Volver a los márgenes
Pedro Almodóvar defendió las películas de autor que necesitan de la sensibilidad de los espectadores y los políticos
Pedro Almodóvar personifica como pocos la invisible (y en muchos sentidos trágica) escisión entre el mundo rural y el urbano de un país que tiene en este creador a una de sus metáforas contemporáneas. Un hombre de carácter fuerte y determinado, cuyas sólidas raíces se asientan en la dureza del austero campo donde nació y creció, pero que floreció con el vigor propio de los elegidos en Madrid, ciudad que también es hija de esa dicotomía entre campo y progreso. Sin esa simbiosis jamás hubiese existido Dolor y gloria, la película que anoche se llevó el merecido honor de los Goya. Almodóvar recogió el premio a la mejor dirección conmovido después de escuchar a Antonio Banderas agradecerle tantas cosas. Pero el cineasta no tiró de emociones cuando llegó su turno de palabra y habló de lo que le importa, el cine. Por eso fue tan relevante que sus palabras fuesen para defender las películas que ocurren en los márgenes, un cine de autor que necesita más que ningún otro la sensibilidad de los espectadores y de los políticos y que tiene en este cineasta apasionado a su mejor cómplice.
Cuando recogió el Goya al mejor guion original, recordó la corriente del río de su infancia, el lugar donde su madre lavaba la ropa junto a otras mujeres de su pueblo. De forma casi imperceptible, murmuró que hoy sigue añorando aquel río. Es curioso que dos películas en las antípodas narrativas e industriales como Dolor y gloria y Lo que arde (filme de Oliver Laxe que representa esos márgenes que anoche defendió el cineasta manchego) sean cómplices en algo esencial: su reivindicación de un mundo rural que, ya sea a través de un río para lavar la ropa o un bosque en llamas, forma parte de la identidad y la pasión de estos dos cineastas. En ambas, un hijo y una madre representan un mundo cerrado que solo se puede entender y explicar a partir de la experiencia del campo.

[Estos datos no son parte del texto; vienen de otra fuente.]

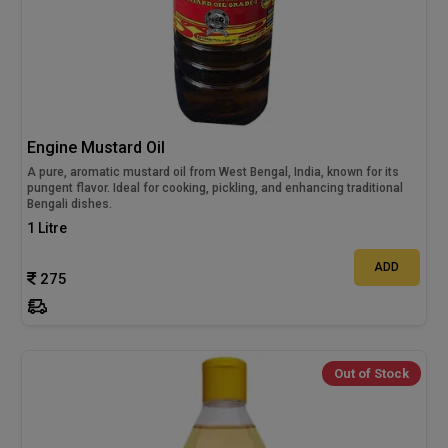
Engine Mustard Oil
A pure, aromatic mustard oil from West Bengal, India, known for its
pungent flavor. Ideal for cooking, pickling, and enhancing traditional
Bengali dishes.
1 Litre
ADD
275
Out of Stock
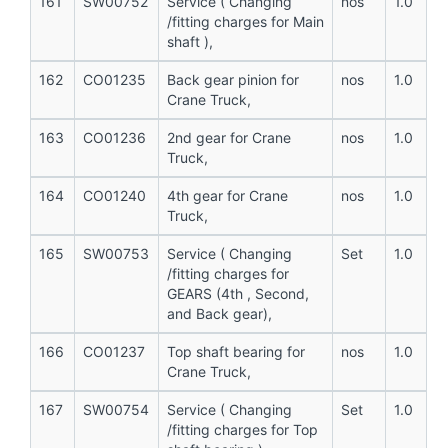
161
SW00752
Service ( Changing
nos
1.0
/fitting charges for Main
shaft ),
162
CO01235
Back gear pinion for
nos
1.0
Crane Truck,
163
CO01236
2nd gear for Crane
nos
1.0
Truck,
164
CO01240
4th gear for Crane
nos
1.0
Truck,
165
SW00753
Service ( Changing
Set
1.0
/fitting charges for
GEARS (4th , Second,
and Back gear),
166
CO01237
Top shaft bearing for
nos
1.0
Crane Truck,
167
SW00754
Service ( Changing
Set
1.0
/fitting charges for Top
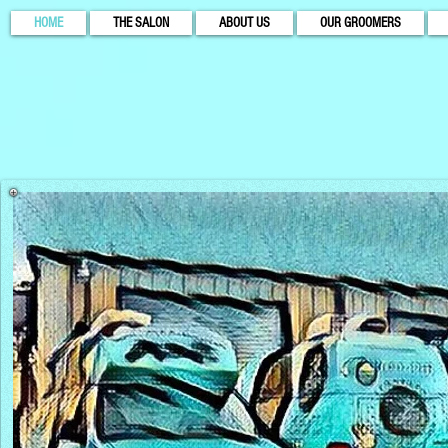
HOME
THE SALON
ABOUT US
OUR GROOMERS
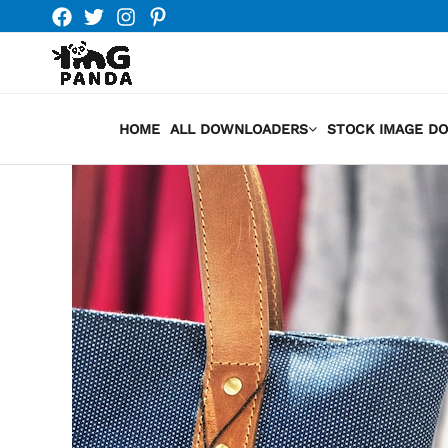
Skip
to
content
HOME
ALL DOWNLOADERS
STOCK IMAGE D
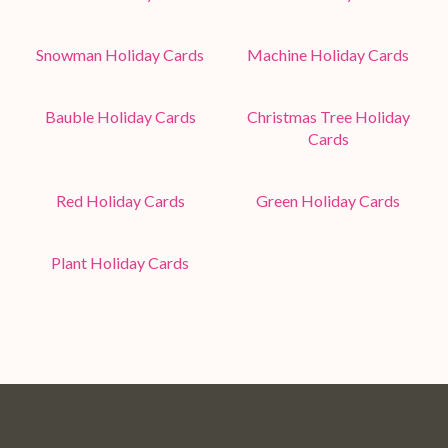
Snowman Holiday Cards
Machine Holiday Cards
Bauble Holiday Cards
Christmas Tree Holiday
Cards
Red Holiday Cards
Green Holiday Cards
Plant Holiday Cards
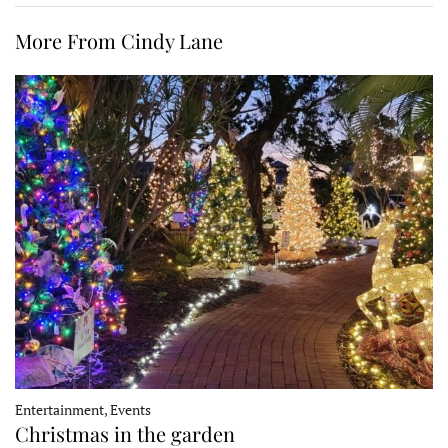
More From Cindy Lane
Entertainment, Events
Christmas in the garden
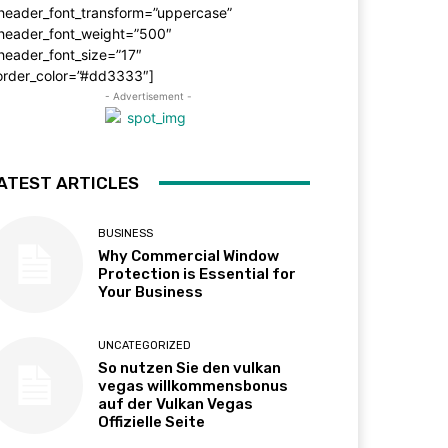
_header_font_transform=”uppercase”
_header_font_weight=”500″
header_font_size=”17″
order_color=”#dd3333″]
- Advertisement -
ATEST ARTICLES
BUSINESS
Why Commercial Window
Protection is Essential for
Your Business
UNCATEGORIZED
So nutzen Sie den vulkan
vegas willkommensbonus
auf der Vulkan Vegas
Offizielle Seite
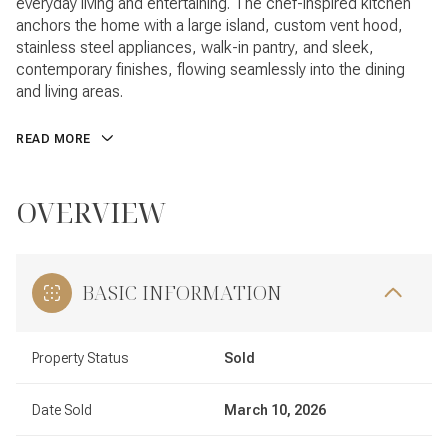
everyday living and entertaining. The chef-inspired kitchen
anchors the home with a large island, custom vent hood,
stainless steel appliances, walk-in pantry, and sleek,
contemporary finishes, flowing seamlessly into the dining
and living areas.
READ MORE
OVERVIEW
BASIC INFORMATION
Property Status
Sold
Date Sold
March 10, 2026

Laxe llegó a los Goya con los ojos pintados con khol como un príncipe almorávide, y Almodóvar con esas gafas de sol que le protegen de la luz y que de alguna manera simbolizan la fragilidad de un gigante. Ambos representan lo mejor de un cine español que ambiciona y logra la trascendencia.
Los premios arrancaron con la octogenaria Benedicta Sánchez, la inolvidable madre de Lo que arde, subida a un escenario que le resultó tan extraño que no dudó en pedir ayuda a los que la aplaudían. Bastaba su presencia para evocar no ya un paisaje sino la naturaleza misma. Su personaje, como Penélope Cruz y Julieta Serrano en Dolor y gloria, representan la maternidad entendida de forma telúrica, aunque una hable gallego y la otra el castellano de La Mancha. Ante ellas, la hostilidad del mundo desaparece. Como cuando Benedicta se reencuentra con su hijo después de la cárcel y se limita a preguntar que si tiene hambre. O cuando la madre de Almodóvar, que habla de mortajas y vecinas, calienta con su cuerpo el frío suelo de una estación para que su hijo duerma como en casa.